Es stellen sich zahlreiche Fragen: Kann die AKP wieder die Mehrheit der Sitze gewinnen? Wenn sie das nicht schafft, kann sie eine Regierungskoalition bilden? Wird sie damit Erfolg haben, einen der ihren zum Präsidenten zu machen?
Grundsätzlicher: Wie sehen die Absichten der AKP-Führung aus? Wird sie, nachdem sie Zeuge des Schicksals Erbakans wurde, ein geheimes islamistisches Programm beibehalten und einfach lernen ihre islamistischen Ziele zu tarnen? Oder hat sie diese Ziele tatsächlich aufgegeben und den Säkularismus akzeptiert?
Diese Fragen zu den Intentionen können nur spekulativ beantwortet werden. Zu beurteilen, ob die AKP eine geheime Agenda hat, so schloss ich nach einer Reise in Türkei Mitte 2005, ähnelt einem anspruchsvollen intellektuellen Puzzle" mit überzeugenden Belegen in beide Richtungen. Das ist weiterhin der Fall, stelle ich bei diesem Besuch zwei Jahre später fest. Es gibt lediglich mehr Daten, die verarbeitet und interpretiert werden müssen.
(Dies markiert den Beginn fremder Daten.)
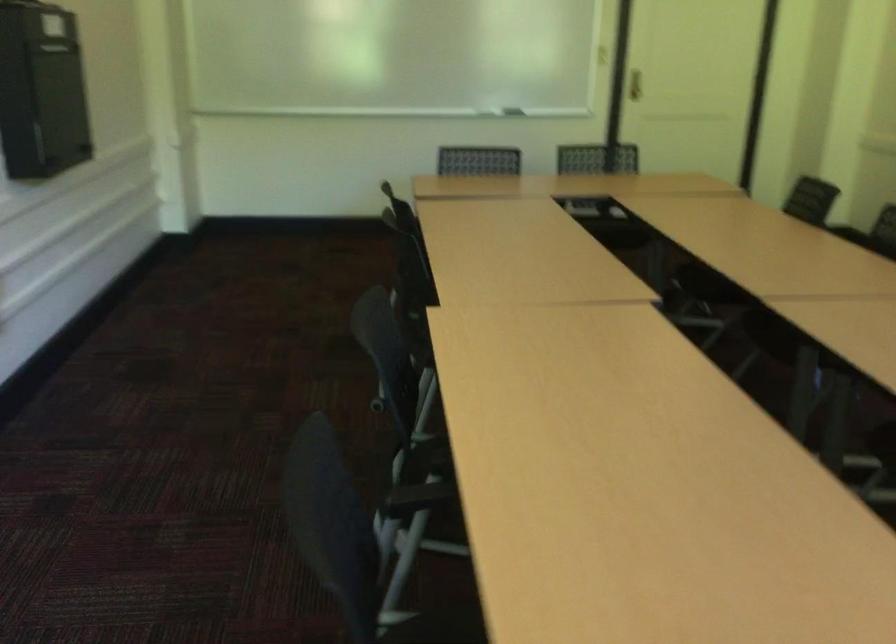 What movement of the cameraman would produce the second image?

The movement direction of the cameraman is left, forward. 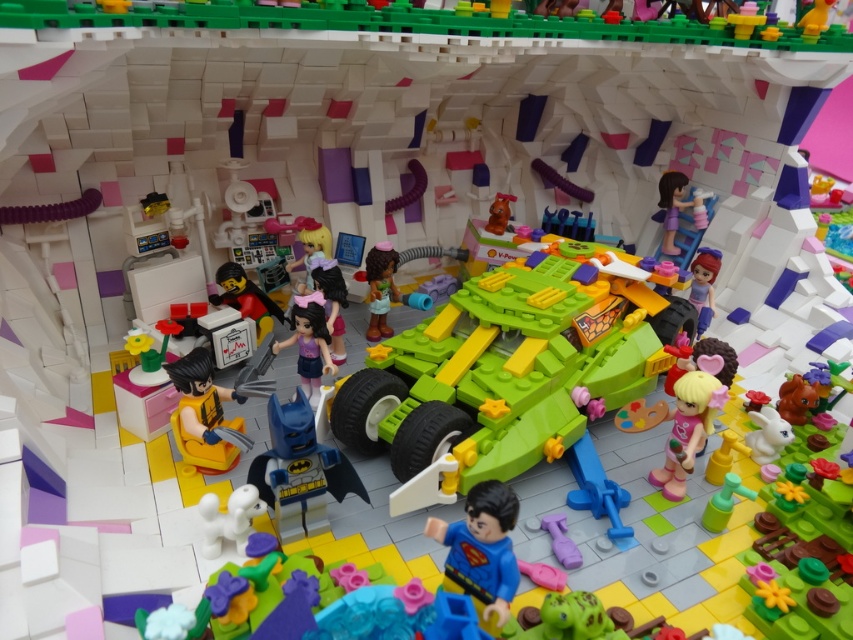 Does smooth blue suit at center have a greater height compared to matte black figure at center-left?

Yes.

Does point (486, 605) lie in front of point (244, 291)?

Yes, it is.

Find the location of a particular element. smooth blue suit at center is located at coordinates (480, 552).

Can you confirm if white matte dog at center is taller than smooth purple dress at upper right?

Incorrect, white matte dog at center's height is not larger of smooth purple dress at upper right's.

Does white matte dog at center appear on the right side of smooth purple dress at upper right?

No, white matte dog at center is not to the right of smooth purple dress at upper right.

Which is in front, point (199, 504) or point (663, 248)?

Point (199, 504) is in front.

You are a GUI agent. You are given a task and a screenshot of the screen. Output one action in this format:
    pyautogui.click(x=<x>, y=<y>)
    Task: Click on the white matte dog at center
    The width and height of the screenshot is (853, 640).
    Given the screenshot: What is the action you would take?
    pyautogui.click(x=229, y=518)

Is the position of green plastic car at center less distant than that of purple matte dress at center?

Yes, green plastic car at center is in front of purple matte dress at center.

From the picture: Can you confirm if green plastic car at center is thinner than purple matte dress at center?

Incorrect, green plastic car at center's width is not less than purple matte dress at center's.

Where is `green plastic car at center`? green plastic car at center is located at coordinates (498, 374). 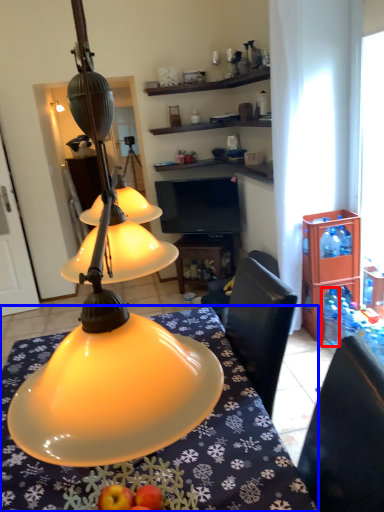 Question: Among these objects, which one is farthest to the camera, bottle (highlighted by a red box) or desk (highlighted by a blue box)?

Choices:
 (A) bottle
 (B) desk

Answer: (A) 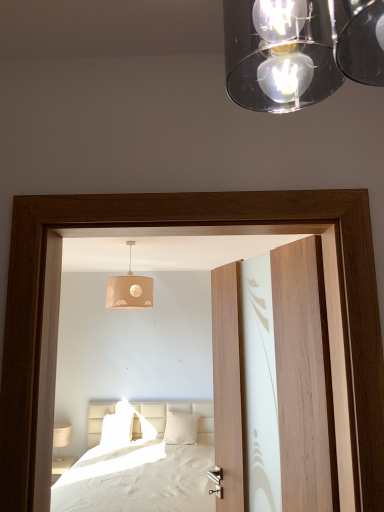 Measure the distance between white fabric table lamp at lower left and camera.

The depth of white fabric table lamp at lower left is 17.07 feet.

What do you see at coordinates (141, 466) in the screenshot?
I see `white quilted bed at center` at bounding box center [141, 466].

Measure the distance between point (195, 416) and camera.

The depth of point (195, 416) is 5.23 meters.

Measure the distance between white textured pillow at center, positioned as the first pillow in right-to-left order, and camera.

4.60 meters.

The image size is (384, 512). What do you see at coordinates (129, 290) in the screenshot?
I see `beige fabric lampshade at center` at bounding box center [129, 290].

In order to face transparent glass door at center, should I rotate leftwards or rightwards?

Turn left approximately 1.402 degrees to face it.

Identify the location of white matte pillow at center, positioned as the 1th pillow in left-to-right order. This screenshot has height=512, width=384. (117, 429).

Measure the distance between white matte pillow at center, positioned as the 1th pillow in left-to-right order, and camera.

They are 14.83 feet apart.

Where is `white fabric table lamp at lower left`? The width and height of the screenshot is (384, 512). white fabric table lamp at lower left is located at coordinates (61, 438).

From the image's perspective, who appears lower, white quilted bed at center or white matte pillow at center, the 2th pillow from the right?

white quilted bed at center.

Is white quilted bed at center aimed at white matte pillow at center, the 2th pillow from the right?

No, white quilted bed at center is not oriented towards white matte pillow at center, the 2th pillow from the right.

Image resolution: width=384 pixels, height=512 pixels. Find the location of `the 1st pillow above the white quilted bed at center (from a real-world perspective)`. the 1st pillow above the white quilted bed at center (from a real-world perspective) is located at coordinates (117, 429).

Does white quilted bed at center appear on the left side of white matte pillow at center, the 2th pillow from the right?

In fact, white quilted bed at center is to the right of white matte pillow at center, the 2th pillow from the right.

In the image, is wooden door at center positioned in front of or behind white quilted bed at center?

wooden door at center is in front of white quilted bed at center.

Can you tell me how much wooden door at center and white quilted bed at center differ in facing direction?

There is a 65.9-degree angle between the facing directions of wooden door at center and white quilted bed at center.

Considering the sizes of objects wooden door at center and white quilted bed at center in the image provided, who is bigger, wooden door at center or white quilted bed at center?

Bigger between the two is white quilted bed at center.

Locate an element on the screen. This screenshot has height=512, width=384. bed that appears on the left of wooden door at center is located at coordinates (141, 466).

How far apart are white quilted bed at center and white textured pillow at center, positioned as the first pillow in right-to-left order?

24.34 inches.

Considering the positions of points (62, 483) and (183, 417), is point (62, 483) farther from camera compared to point (183, 417)?

No, (62, 483) is closer to viewer.

From the image's perspective, which one is positioned lower, white quilted bed at center or white textured pillow at center, positioned as the first pillow in right-to-left order?

From the image's view, white quilted bed at center is below.

From a real-world perspective, is white quilted bed at center above or below white textured pillow at center, which is the 2th pillow from left to right?

white quilted bed at center is situated lower than white textured pillow at center, which is the 2th pillow from left to right, in the real world.

Is white fabric table lamp at lower left positioned with its back to beige fabric lampshade at center?

No, beige fabric lampshade at center is not at the back of white fabric table lamp at lower left.

Who is bigger, white fabric table lamp at lower left or beige fabric lampshade at center?

beige fabric lampshade at center.

Is white fabric table lamp at lower left far away from beige fabric lampshade at center?

Yes, white fabric table lamp at lower left is far from beige fabric lampshade at center.

Based on the photo, is white fabric table lamp at lower left taller than beige fabric lampshade at center?

In fact, white fabric table lamp at lower left may be shorter than beige fabric lampshade at center.

Is white matte pillow at center, positioned as the 1th pillow in left-to-right order, placed right next to beige fabric lampshade at center?

white matte pillow at center, positioned as the 1th pillow in left-to-right order, and beige fabric lampshade at center are clearly separated.

Which object is more forward, white matte pillow at center, positioned as the 1th pillow in left-to-right order, or beige fabric lampshade at center?

beige fabric lampshade at center is closer to the camera.

Where is `pillow on the left of beige fabric lampshade at center`? The width and height of the screenshot is (384, 512). pillow on the left of beige fabric lampshade at center is located at coordinates [117, 429].

Are white matte pillow at center, positioned as the 1th pillow in left-to-right order, and white textured pillow at center, positioned as the first pillow in right-to-left order, far apart?

They are positioned close to each other.

From the image's perspective, is white matte pillow at center, positioned as the 1th pillow in left-to-right order, beneath white textured pillow at center, positioned as the first pillow in right-to-left order?

Yes.

Based on their sizes in the image, would you say white matte pillow at center, positioned as the 1th pillow in left-to-right order, is bigger or smaller than white textured pillow at center, positioned as the first pillow in right-to-left order?

Clearly, white matte pillow at center, positioned as the 1th pillow in left-to-right order, is smaller in size than white textured pillow at center, positioned as the first pillow in right-to-left order.

The image size is (384, 512). I want to click on pillow lying on the left of white textured pillow at center, positioned as the first pillow in right-to-left order, so click(x=117, y=429).

Considering the points (136, 294) and (239, 425), which point is in front, point (136, 294) or point (239, 425)?

The point (239, 425) is in front.

Identify the location of door on the right side of beige fabric lampshade at center. Image resolution: width=384 pixels, height=512 pixels. [303, 378].

How different are the orientations of beige fabric lampshade at center and wooden door at center in degrees?

67.6 degrees.

Who is smaller, beige fabric lampshade at center or wooden door at center?

beige fabric lampshade at center.

The image size is (384, 512). In order to click on bed below the white matte pillow at center, the 2th pillow from the right (from the image's perspective) in this screenshot , I will do `click(141, 466)`.

Where is `bed to the left of wooden door at center`? Image resolution: width=384 pixels, height=512 pixels. bed to the left of wooden door at center is located at coordinates pos(141,466).

Estimate the real-world distances between objects in this image. Which object is further from white fabric table lamp at lower left, white textured pillow at center, positioned as the first pillow in right-to-left order, or transparent glass door at center?

Among the two, transparent glass door at center is located further to white fabric table lamp at lower left.

Which object lies further to the anchor point white fabric table lamp at lower left, white quilted bed at center or beige fabric lampshade at center?

Among the two, beige fabric lampshade at center is located further to white fabric table lamp at lower left.

Based on their spatial positions, is white textured pillow at center, which is the 2th pillow from left to right, or white matte pillow at center, positioned as the 1th pillow in left-to-right order, closer to wooden door at center?

white textured pillow at center, which is the 2th pillow from left to right, is closer to wooden door at center.

Looking at the image, which one is located further to white quilted bed at center, white fabric table lamp at lower left or transparent glass door at center?

white fabric table lamp at lower left is positioned further to the anchor white quilted bed at center.

Estimate the real-world distances between objects in this image. Which object is further from white textured pillow at center, positioned as the first pillow in right-to-left order, beige fabric lampshade at center or white matte pillow at center, the 2th pillow from the right?

beige fabric lampshade at center is further to white textured pillow at center, positioned as the first pillow in right-to-left order.

Looking at the image, which one is located further to wooden door at center, white fabric table lamp at lower left or white matte pillow at center, the 2th pillow from the right?

The object further to wooden door at center is white fabric table lamp at lower left.

From the picture: From the image, which object appears to be farther from beige fabric lampshade at center, white matte pillow at center, the 2th pillow from the right, or white fabric table lamp at lower left?

white fabric table lamp at lower left is positioned further to the anchor beige fabric lampshade at center.

When comparing their distances from transparent glass door at center, does white textured pillow at center, which is the 2th pillow from left to right, or white fabric table lamp at lower left seem further?

white fabric table lamp at lower left.

You are a GUI agent. You are given a task and a screenshot of the screen. Output one action in this format:
    pyautogui.click(x=<x>, y=<y>)
    Task: Click on the pillow between beige fabric lampshade at center and white matte pillow at center, the 2th pillow from the right, in the vertical direction
    The width and height of the screenshot is (384, 512).
    Given the screenshot: What is the action you would take?
    pyautogui.click(x=181, y=428)

I want to click on door between transparent glass door at center and white quilted bed at center vertically, so click(x=303, y=378).

This screenshot has height=512, width=384. Identify the location of bed between transparent glass door at center and white fabric table lamp at lower left along the z-axis. (141, 466).

Locate an element on the screen. lamp between white quilted bed at center and white textured pillow at center, which is the 2th pillow from left to right, along the z-axis is located at coordinates (129, 290).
Jeder Türke muss sich sein eigenes Urteil zur AKP bilden, genauso Auslandsregierungen in Schlüsselrollen. Zwar zeigen die Umfragen, dass die türkischen Wähler immer noch ziemlich unentschieden sind, doch die Führer des Auslands haben sich zu Gunsten Erdoğan's entschieden. Der Europarat verurteilte die Intervention des Militärs. US-Außenministerin Condoleezza Rice ist weiter gegangen und pries die AKP dafür, dass sie die Türkei nach Westen, in Richtung Europa zog" und begrüßte besonders die Bemühungen, die Gesetze der Türkei in den Bereichen der individuellen und religiösen Freiheiten denen Europas anzugleichen.
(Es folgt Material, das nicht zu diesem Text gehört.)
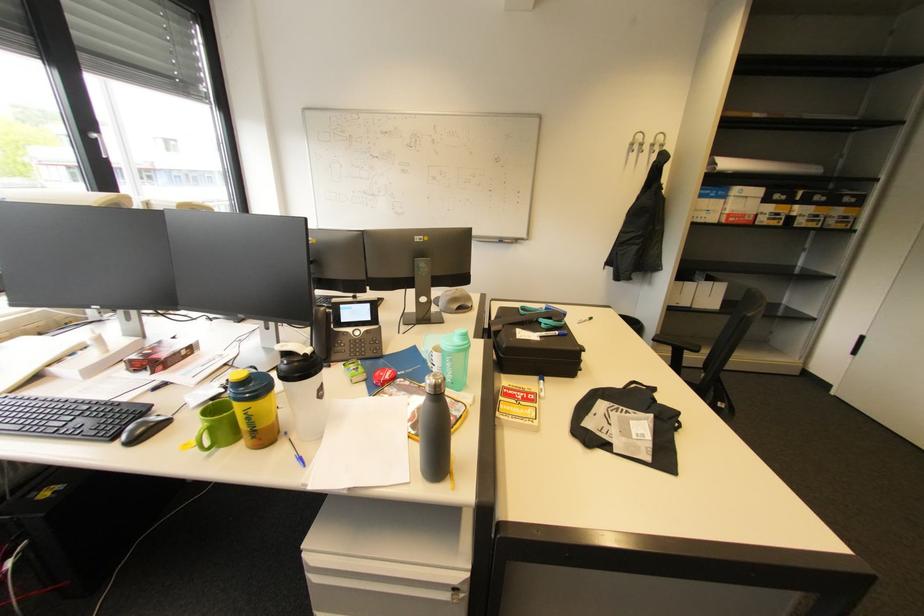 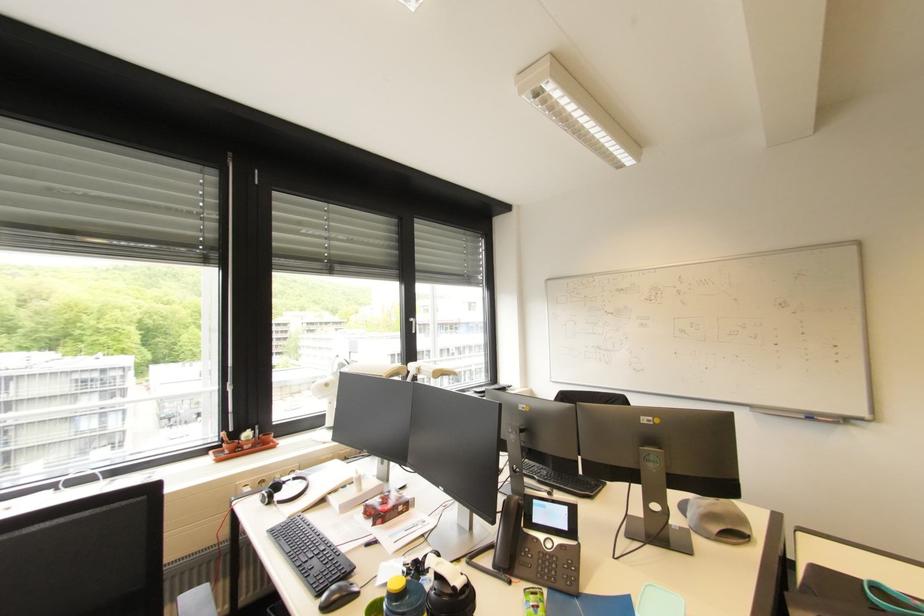 Find the pixel in the second image that matches pixel 287 360 in the first image.

(441, 583)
In ihren Stellungnahmen ignoriert sie aber, dass die AKP sich bemüht das islamische Recht anzuwenden, indem Ehebruch kriminalisiert wird und alkoholfreie Zonen geschaffen werden, ganz zu schweigen davon, dass islamische Gerichte gegenüber säkularen Gerichten privilegiert werden, sie sich auf schmutziges Geld verlässt und sich gegenüber religiösen Minderheiten einseitig verhält sowie auch politische Gegner verfolgt. Darüber hinaus bietet die EU-Mitgliedschaft der AKP nebenbei einen riesigen Nutzen: Indem die politische Rolle der erzsäkularen türkischen Militärführung reduziert wird, wird die Anwendung islamischer Gesetze erleichtert. Würde das vorsichtige Verhalten der AKP ihre Neutralisierung des Offizierskorps überdauern? Und schließlich ignoriert Ministerin Rice die von der AKP hervorgerufenen Spannungen zwischen den USA und der Türkei.
Aber ihre oberflächliche Analyse hat einen unbeabsichtigten Vorteil: angesichts des glühenden heutigen Antiamerikanismus in der Türkei könnte die amerikanische Unterstützung für die AKP tatsächlich dazu führen, dass sie Stimmen verliert. Wenn man vom zynischen Humor absieht, dann sollte Washington aufhören die AKP zu stärken und sich statt dessen auf die Seite seiner natürlichen Verbündeten, der Säkularisten stellen.